* Record set
# # # # #
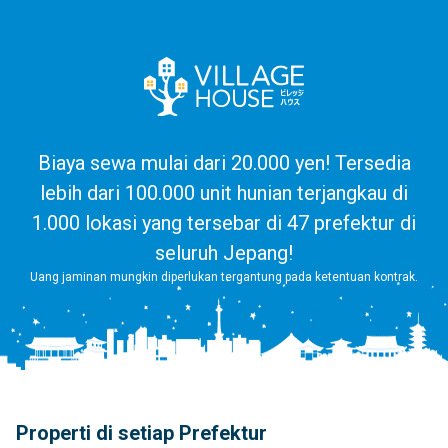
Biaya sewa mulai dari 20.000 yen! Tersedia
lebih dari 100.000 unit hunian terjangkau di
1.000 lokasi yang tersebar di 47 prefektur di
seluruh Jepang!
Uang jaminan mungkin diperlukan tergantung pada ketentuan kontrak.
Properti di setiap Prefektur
# # # # #
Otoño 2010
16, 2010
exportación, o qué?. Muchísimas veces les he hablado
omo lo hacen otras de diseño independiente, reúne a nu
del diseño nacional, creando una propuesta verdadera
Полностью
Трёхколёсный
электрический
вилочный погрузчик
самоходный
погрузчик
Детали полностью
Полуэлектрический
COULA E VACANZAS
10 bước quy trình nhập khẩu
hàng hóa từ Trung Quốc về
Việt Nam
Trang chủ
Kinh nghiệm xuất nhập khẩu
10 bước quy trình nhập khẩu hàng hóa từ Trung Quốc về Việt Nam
# # # # #
* Task brief
Across the entries above, work out how many lines hold "Quốc". The answer is that number alone.

* Task solution
2